Recommended protection measures are:
- Isolate IoT devices on their own protected networks
- Disable UPnP on routers
- Purchase IoT devices from manufacturers with a track record of providing secure devices
- Update IoT devices with security patches
- Change default passwords to strong passwords
- Use a secured Wi-Fi router instead of open Wi-Fi connections
BYOD and IoT Affects Enterprise
The OpenDNS 2015 Internet of Things in the Enterprise Report (as mentioned in the video above), notes that there is a “surprising proliferation” in enterprise environments of what was thought to be only consumer IoT devices, “especially in highly regulated areas.”
OpenDNS is a Cisco company that provides threat protection on cloud delivered software platforms.
- Recommendations on how you can detect threats
- How to prevent access to domains
- Bad internet neighborhoods
- How consumer devices “beacon out” to servers in US, Asia, and Europe (even when not in use)
- Is IoT bad for enterprises?
- IoT permeation across highly regulated verticals
- Dealing with IoT device deluge
More companies are enacting bring your own device (BYOD) policies that help them save resources by allowing employees to use their personal smartphones, tablets and wearables but, that opens the door for security issues as well.
Consider this scenario: If you make a call on a softphone from your own personal laptop through your company’s SIP trunk, how secure is the device and voice connection?

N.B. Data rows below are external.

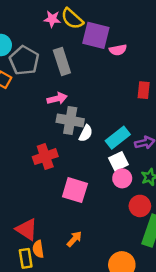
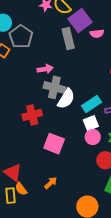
purple square: (96, 35) -> (80, 21), turned 35
gray rectangle: (62, 61) -> (68, 38), moved
white semicircle: (86, 133) -> (66, 99), size x1.5
orange semicircle: (38, 249) -> (21, 189), turned -32

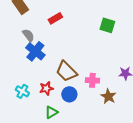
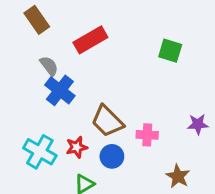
red rectangle: (55, 18) -> (90, 40), size x1.5
cyan cross: (22, 91) -> (40, 152), size x1.5
brown star: (108, 96) -> (178, 176), moved

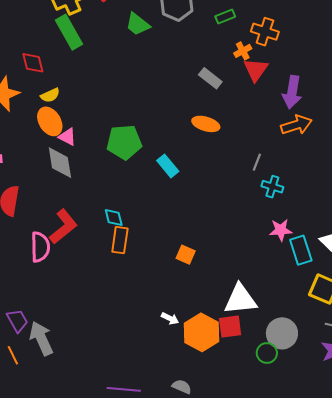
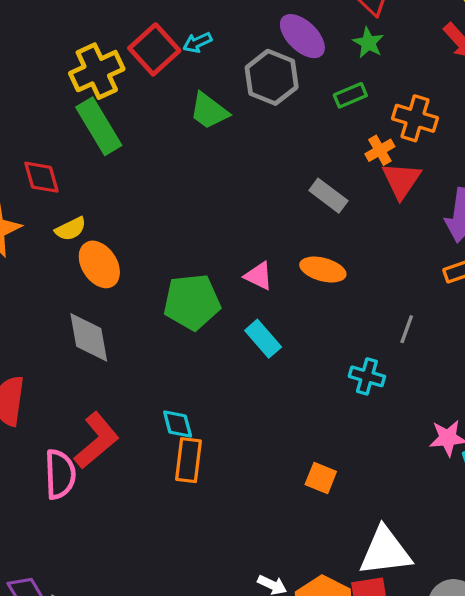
orange ellipse: (50, 121) -> (99, 264), moved
pink triangle: (67, 137) -> (259, 276), moved
cyan cross: (272, 187) -> (367, 376), moved
orange square: (186, 255) -> (321, 478), moved

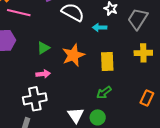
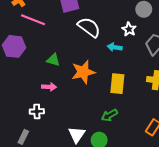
green triangle: (43, 48) -> (53, 60), turned 40
white cross: (35, 99) -> (37, 111), size x0.6

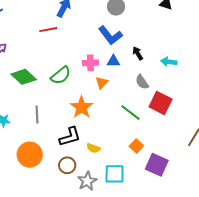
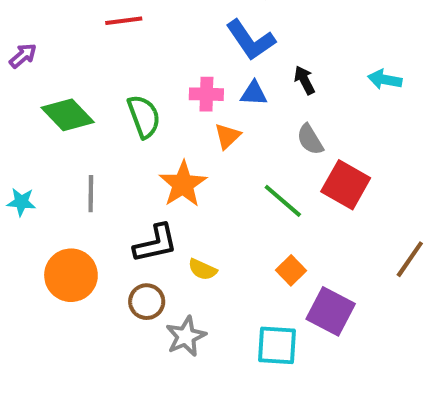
cyan arrow: (169, 62) -> (385, 79), moved
green semicircle: (61, 75) -> (144, 116), turned -75
cyan square: (115, 174) -> (277, 345), moved

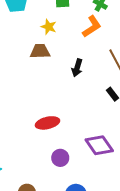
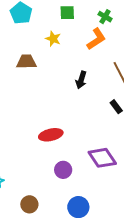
brown trapezoid: (40, 51) -> (26, 62), moved

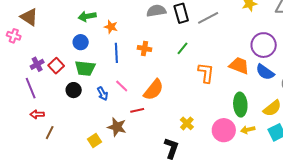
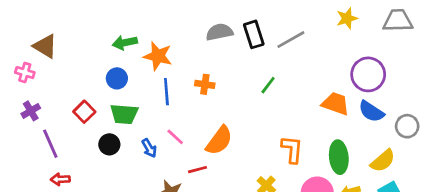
orange star: (111, 27) -> (158, 56), size x1.5
green line: (182, 48) -> (268, 85), moved
purple cross: (37, 64) -> (31, 111), moved
orange L-shape: (206, 73) -> (292, 149), moved

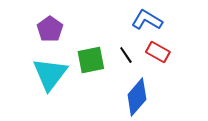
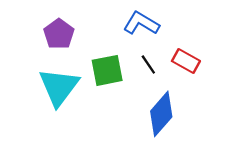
blue L-shape: (147, 20) -> (141, 23), moved

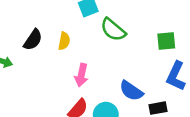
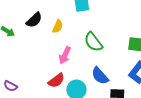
green semicircle: (113, 30) -> (93, 42), moved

In the TelecomReseller article, Balancing Security and Privacy in BYOD, K Royal of Celltrust.com explains that companies “often overlook BYOD’s challenges and risks, including embarrassing, expensive security breaches.”
A growing trend is the use of enterprise mobility management (EMM) platforms that can keep a separation between business and personal calls and data.
This allows companies to remotely erase sensitive data on company devices that are lost or stolen but, “Employees also don’t want their personal text messages, calls, emails and photos archived with corporate information,” says Royal.
Be Aware, Don’t Be Scared
OpenDNS makes a point to say “that the intention of this report is not to scare or shock the public.”
No one’s advocating that we put an end to the convenience of wearable technology or BYOD in the workplace. But by being aware that there’s a potential problem we can work towards a solution that keeps us all secure.